We ran for what felt like hours as the ground cracked and split, trees falling around us. Somewhere around midday, we stumbled onto an old paved road and followed it until we could go no more.
The rumbling of the ground stopped finally, but that was when the real storm rolled in.
I stood panting, sweat cooling across my face as I stared up into the sky. “Oh, this can’t be good.”
Black roiling clouds bled through the sky, lightning forking in all directions and the boom of thunder so loud, I felt it to the center of my bones. It stole my ability to take a breath for just a moment.
I looked around us. There was no place to take cover, n
o cave, and the trees were still being split by lightning.
I held my hand out over the ground and pressed it downward, using my connection to the earth to create a hollow space. “Get in.” I pointed to it and the three of us scooted inside. I pulled the ground around us, creating something of a nest.
Macy clung to me, and I, to her. Oka curled once more in my lap. The cloak was our only real cover against the sudden onslaught of hail the size of my fists.
“Ay!” Oka screeched as a smaller stone bounced off her nose.

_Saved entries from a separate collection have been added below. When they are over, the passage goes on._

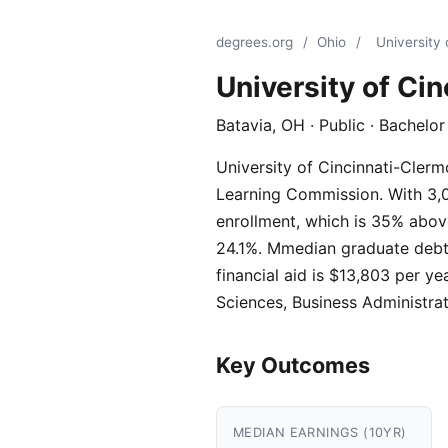
degrees.org
/
Ohio
/
University 
University of Ci
Batavia, OH · Public · Bachelo
University of Cincinnati-Clermo
Learning Commission. With 3,01
enrollment, which is 35% above
24.1%. Mmedian graduate debt i
financial aid is $13,803 per y
Sciences, Business Administra
Key Outcomes
MEDIAN EARNINGS (10YR)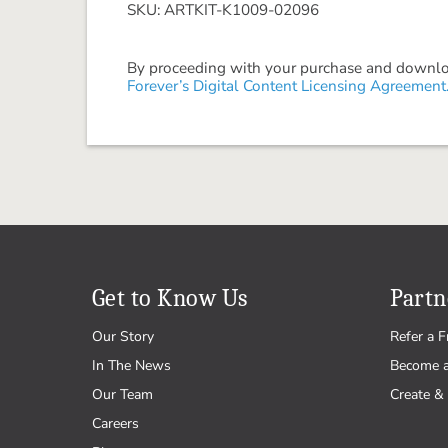
SKU: ARTKIT-K1009-02096
By proceeding with your purchase and download
Forever’s Digital Content Licensing Agreement
Get to Know Us
Partn
Our Story
Refer a F
In The News
Become 
Our Team
Create & 
Careers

“Hang on.” I lifted my head and wove a barrier above us, though the energy it took was more than draining. I was at the end of my reserves.
I held it as the storm raged, my body shaking as hard as the wind around us.

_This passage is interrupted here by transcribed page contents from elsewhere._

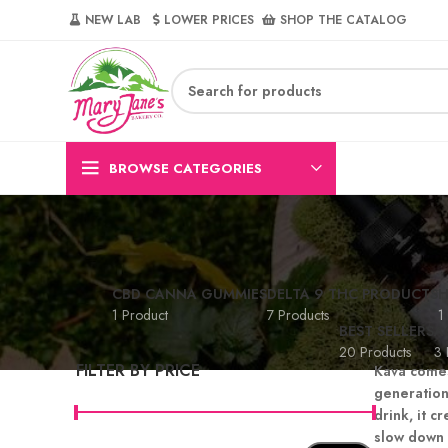
NEW LAB‎‎ ‎ ‎ ‎
‎ LOWER PRICES‎‎ ‎‎ ‎
‎ SHOP THE CATALOG
BROWSE CATEGORIES
CBD CANNA GUMMIES
DELTA 9 THC PRODUCTS
H
1 Product
7 Products
1
BEST SELLERS
A
20 Products
3 
FILTER BY PRICE
Kava comes
generation
drink, it 
slow down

Oka stared up at me. “Pamela, you’re not going to last much longer. You can take energy from me.”
I shook my head. “I need you awake.”
“Macy!” I shouted her name to be heard over the wild storm far from easing off.
She looked up at me, her face streaked with tears. “What?”
“I might pass out.” Even as I spoke, the fatigue from running, using my magic, no food and little sleep burst over me in a rush that left me shaking. “I can’t hold this barrier for much longer.”
“What do you want me to do?” she yelled. I didn’t really know. But I had to give her a goal to keep fear at bay. I’d learned that as a youngster in this world. Goals kept you from realizing how bad your life was.
“Get to some sort of cover,” I said, and then I was sliding out of consciousness. The hail would pummel me into the ground; there was nothing else I could do, though. There was no way I could even get to my feet.